FINE DINING : MARTIN BASHER. 8 -25 FEBRUARY, 2006







Largely executed using discarded shipping and packaging materials and containers, Fine Dining – Basher’s first Christchurch show – brings the issue of material flow, resource exploitation and consumption to the table – in this case literally. Featuring paintings, a large silhouette forest, recorded natural soundscape and a walk-in shotgun shack, fine dining is a culinary event of a wholly different order, where material consumption is the main course. Viewers enter a dimmed gallery to meet images of a dour-looking ‘Government-man’ painted in formal portrait and a series of smoke filled landscape paintings. Drawing on the old adage ‘where there’s smoke there’s fire,’ these images provide the smoke, and offer up the protagonist, but leave the cause and type of fire tucked from sight. Past the paintings, a stand of 40-odd sculptural pine trees will surround a trash-strewn clearing, where a cramped, rickety shack loudly advertises itself as a restaurant. As viewers enter, they will discover the role of the ‘G-Man’, the cuisine served, and if they look hard enough, the ultimate source of the smoke.






The faces of doom.

Fine dining.

Fine dining…

This IS an installation and painting show, however the whole thing reeked of some ethereal madness –some… extreme lack of normality to the point where I began to wonder just weather or not the whole thing had secretly installed itself.

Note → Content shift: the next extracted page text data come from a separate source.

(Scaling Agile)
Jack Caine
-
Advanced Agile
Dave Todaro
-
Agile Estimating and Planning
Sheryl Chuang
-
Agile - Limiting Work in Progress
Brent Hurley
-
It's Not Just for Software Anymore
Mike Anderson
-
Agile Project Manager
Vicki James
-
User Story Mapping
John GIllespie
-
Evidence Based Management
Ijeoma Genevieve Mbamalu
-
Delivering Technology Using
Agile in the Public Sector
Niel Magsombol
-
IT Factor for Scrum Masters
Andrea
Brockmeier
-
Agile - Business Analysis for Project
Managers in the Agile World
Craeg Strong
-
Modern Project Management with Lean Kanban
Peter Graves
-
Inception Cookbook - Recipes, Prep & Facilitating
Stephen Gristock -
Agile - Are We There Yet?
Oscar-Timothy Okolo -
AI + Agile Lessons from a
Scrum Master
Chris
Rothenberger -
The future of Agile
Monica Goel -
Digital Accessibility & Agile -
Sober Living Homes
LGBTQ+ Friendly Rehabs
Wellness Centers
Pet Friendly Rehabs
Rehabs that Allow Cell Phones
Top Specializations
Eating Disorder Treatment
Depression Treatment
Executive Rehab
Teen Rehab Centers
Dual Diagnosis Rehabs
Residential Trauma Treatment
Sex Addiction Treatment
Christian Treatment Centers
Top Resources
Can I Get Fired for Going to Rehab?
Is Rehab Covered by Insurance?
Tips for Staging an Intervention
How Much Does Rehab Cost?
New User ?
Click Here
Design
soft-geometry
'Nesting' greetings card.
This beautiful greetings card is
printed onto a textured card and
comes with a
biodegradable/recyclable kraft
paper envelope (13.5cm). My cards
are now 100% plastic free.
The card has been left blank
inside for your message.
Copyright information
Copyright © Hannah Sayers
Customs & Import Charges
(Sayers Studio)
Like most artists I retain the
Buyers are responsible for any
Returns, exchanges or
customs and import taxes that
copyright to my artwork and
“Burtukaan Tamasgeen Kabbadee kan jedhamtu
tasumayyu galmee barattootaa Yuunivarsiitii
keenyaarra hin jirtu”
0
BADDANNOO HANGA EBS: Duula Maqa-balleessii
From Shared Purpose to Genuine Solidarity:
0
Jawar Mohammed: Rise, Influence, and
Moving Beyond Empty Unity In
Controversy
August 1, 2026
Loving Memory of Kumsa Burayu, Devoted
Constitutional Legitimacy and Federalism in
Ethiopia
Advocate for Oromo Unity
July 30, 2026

I’m pretty sure (and have some reliable sources in dreamland) that this show actually arrived in -MIST FORM- and wafted it’s non corporeal self into this Gallery. It then changed its complete molecular structure and resubstantiated itself in its current form. The HIGH Street Project art gallery has been completely transformed. It’s almost like the set of a play; trees float all around you –emanating a strong and resilient energy; if you looked at them the wrong way, and threatened them, they would surely take you out, but at ALL OTHER TIMES those puppies will rustle-rustle it to death in beautiful caressing moments, hoping not to be destroyed underneath it all.

The focal point of the installation was a shack. A total I’m-in-the-middle-of-the-bush kinda dealeeee that you could totally walk into. There was even a table that you sit at. Some weird guy had been there by the looks of it, but- he is not there anymore.

This scenic installation goodness was however surrounded by, um, DOOM. Doom in painting form I guess. The walls were pelted with the harsh truths of our world. This effect was absolutely amazing. The whole set was executed brilliantly. Managing to be subtle and abashed at the same time, this show is a composition –and the composer is a genius:

Martin Basher.

All the work in the show is made up of Company packing crates/boxes and used commercial postal/moving material which is perfectly fitting for the subject matter of the painted works. These beautiful paintings depict a variety of scenes usually involving Industrial Plants/Cites –the blackest of black smoke billowing from them. Always absent of human beings, these works are perfectly communicating the “Corporate Blind Eye” stance. I guess it’s also aimed at the everyday person as well though, trying to bring attention to the fact that what ever doesn’t immediately and directly effect us, is for the most part ignored.

The baron images of the paintings are surrounding and essentially suffocating the floating trees inside.

It’s owning me.

The artist has also repeatedly used the image of former C.I.A Counter Terrorism Ambassador Cofer Black. His gruff, sinew-saggy archetypical politician/corporate-man face is staring right at you regardless of what entrance you take into the gallery. But the focus is not so much centred on Mr Black himself, he simply has the perfect face to define fat-company-cutthroat-environment-killing fuck ups I presume

–semi-safely.

All in all, the entire show manages to be relevant, technically brilliant, subtle, unconscious and amazingly direct all at once. A superbly executed set of ideas, captivating and inspiring.

Tristen Deschain


Basher, N.Z. born, completed a Degree in Fine Arts from Columbia University in New York City in 2003. After several further years working for artists and museums in NYC, he is now currently based in Wellington.